Although council members wanted to eliminate health coverage for retired elected officials altogether, they were hamstrung by restrictions imposed by CalPERS and the Public Employees' Medical And Hospital Care Act, according to Scott Johnson, assistant city manager. However, Johnson acknowledged it's unlikely any elected official will serve 30 consecutive years.

"This perk is over -- we have ended this perk," Helix declared. "We did everything that was legally possible for us to do."

Since 1998, Concord has contracted with CalPERS to provide employee health coverage. Since CalPERS defines elected officials as employees and requires that the city provide medical benefits to retirees, Concord may limit -- but not eliminate -- coverage for retired elected officials, Johnson said.

Once implemented, the new policy won't apply to the five current council members nor will any future elected official be subject to the restrictions if she has participated in CalPERS before.

"CalPERS was real clear to us that once in PERS, always in PERS," Johnson said.
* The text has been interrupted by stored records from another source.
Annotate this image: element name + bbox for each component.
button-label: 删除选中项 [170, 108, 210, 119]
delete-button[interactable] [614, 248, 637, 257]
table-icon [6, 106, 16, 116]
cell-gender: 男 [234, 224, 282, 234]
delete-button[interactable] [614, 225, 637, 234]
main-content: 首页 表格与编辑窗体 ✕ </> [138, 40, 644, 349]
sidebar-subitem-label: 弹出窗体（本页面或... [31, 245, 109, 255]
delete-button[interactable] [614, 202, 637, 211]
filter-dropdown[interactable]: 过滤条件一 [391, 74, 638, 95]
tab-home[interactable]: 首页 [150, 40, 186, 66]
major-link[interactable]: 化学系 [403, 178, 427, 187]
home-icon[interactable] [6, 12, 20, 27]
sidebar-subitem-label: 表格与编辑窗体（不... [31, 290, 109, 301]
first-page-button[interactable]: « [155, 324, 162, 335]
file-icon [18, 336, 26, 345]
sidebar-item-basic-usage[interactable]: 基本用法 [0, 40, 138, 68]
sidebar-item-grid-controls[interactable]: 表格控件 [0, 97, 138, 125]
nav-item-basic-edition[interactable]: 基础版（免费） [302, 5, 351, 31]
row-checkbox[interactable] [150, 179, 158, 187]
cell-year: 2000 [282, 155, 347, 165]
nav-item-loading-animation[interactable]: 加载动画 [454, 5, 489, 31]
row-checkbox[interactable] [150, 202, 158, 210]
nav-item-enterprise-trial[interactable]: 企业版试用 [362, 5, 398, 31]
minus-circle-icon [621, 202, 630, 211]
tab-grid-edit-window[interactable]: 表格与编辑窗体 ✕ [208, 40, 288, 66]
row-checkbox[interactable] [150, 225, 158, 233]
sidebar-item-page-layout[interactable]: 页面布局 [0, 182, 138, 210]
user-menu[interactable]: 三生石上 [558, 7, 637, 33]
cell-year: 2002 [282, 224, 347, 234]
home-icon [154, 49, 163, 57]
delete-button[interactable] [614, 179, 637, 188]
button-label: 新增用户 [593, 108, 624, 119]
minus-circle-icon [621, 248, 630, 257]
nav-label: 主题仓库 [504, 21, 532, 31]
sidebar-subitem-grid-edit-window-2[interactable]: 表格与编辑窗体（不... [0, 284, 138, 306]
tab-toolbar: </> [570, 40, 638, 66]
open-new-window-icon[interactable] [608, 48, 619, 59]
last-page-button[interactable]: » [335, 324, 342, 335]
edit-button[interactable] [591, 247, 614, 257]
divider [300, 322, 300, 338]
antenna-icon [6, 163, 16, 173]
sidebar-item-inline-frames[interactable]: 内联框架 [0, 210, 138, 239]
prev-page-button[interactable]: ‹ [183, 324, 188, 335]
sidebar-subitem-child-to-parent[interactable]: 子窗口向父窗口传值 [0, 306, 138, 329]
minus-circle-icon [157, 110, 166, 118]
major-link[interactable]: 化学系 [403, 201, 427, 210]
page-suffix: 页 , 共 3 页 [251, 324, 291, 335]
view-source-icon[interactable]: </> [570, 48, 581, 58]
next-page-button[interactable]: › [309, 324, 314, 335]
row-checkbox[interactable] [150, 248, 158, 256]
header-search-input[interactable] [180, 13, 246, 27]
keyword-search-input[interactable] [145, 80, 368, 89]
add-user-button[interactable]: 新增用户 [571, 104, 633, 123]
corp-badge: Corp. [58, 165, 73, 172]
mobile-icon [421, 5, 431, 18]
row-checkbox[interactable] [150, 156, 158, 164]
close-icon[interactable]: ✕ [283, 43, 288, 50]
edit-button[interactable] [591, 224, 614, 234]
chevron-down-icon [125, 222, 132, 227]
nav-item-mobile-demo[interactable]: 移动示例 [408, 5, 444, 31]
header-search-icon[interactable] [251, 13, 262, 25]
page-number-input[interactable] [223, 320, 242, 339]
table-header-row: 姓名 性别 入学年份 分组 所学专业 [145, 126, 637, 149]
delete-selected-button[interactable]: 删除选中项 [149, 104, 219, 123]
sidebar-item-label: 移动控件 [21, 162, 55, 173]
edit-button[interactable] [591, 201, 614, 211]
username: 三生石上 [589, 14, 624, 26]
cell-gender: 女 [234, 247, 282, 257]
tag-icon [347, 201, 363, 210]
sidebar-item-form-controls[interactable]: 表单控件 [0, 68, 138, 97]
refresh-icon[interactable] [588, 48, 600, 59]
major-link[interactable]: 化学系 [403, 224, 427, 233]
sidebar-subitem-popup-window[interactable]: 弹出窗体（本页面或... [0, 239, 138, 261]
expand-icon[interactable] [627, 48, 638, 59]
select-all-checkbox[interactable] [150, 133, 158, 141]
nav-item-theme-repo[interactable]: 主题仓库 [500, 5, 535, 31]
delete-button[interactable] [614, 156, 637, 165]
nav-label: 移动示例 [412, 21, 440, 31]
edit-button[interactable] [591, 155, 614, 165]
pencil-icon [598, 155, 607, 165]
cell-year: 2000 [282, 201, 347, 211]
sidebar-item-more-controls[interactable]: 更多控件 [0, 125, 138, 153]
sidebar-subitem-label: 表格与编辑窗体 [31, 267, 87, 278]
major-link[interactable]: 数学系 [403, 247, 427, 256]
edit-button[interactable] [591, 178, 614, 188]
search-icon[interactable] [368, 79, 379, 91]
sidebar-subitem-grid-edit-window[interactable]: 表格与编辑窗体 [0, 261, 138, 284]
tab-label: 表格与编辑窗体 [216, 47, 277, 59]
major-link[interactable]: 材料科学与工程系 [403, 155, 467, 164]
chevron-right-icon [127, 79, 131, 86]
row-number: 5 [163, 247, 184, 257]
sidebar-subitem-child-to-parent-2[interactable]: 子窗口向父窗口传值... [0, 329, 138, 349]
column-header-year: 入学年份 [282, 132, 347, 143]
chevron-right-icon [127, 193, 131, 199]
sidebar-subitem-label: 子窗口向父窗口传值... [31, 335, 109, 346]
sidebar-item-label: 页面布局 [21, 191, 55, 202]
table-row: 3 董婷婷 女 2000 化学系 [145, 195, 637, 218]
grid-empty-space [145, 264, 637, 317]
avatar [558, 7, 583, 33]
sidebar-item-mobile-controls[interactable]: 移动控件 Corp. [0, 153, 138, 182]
Terry Kremin, a former city council candidate and vocal critic of the lifetime health coverage perk, urged council members to sign a contract promising to refuse the benefit at the end of their terms. Although such an agreement probably isn't legally enforceable, Councilman Edi Birsan promised to sign if Kremin drafts a contract.

Council members receive an annual stipend of $15,600, and the elected treasurer gets $7,200. Although elected officials' eligibility for retirement benefits has received less attention than the lifetime health coverage, eliminating pensions for future elected officials would save the city up to $8,200 annually at the current employer contribution rate.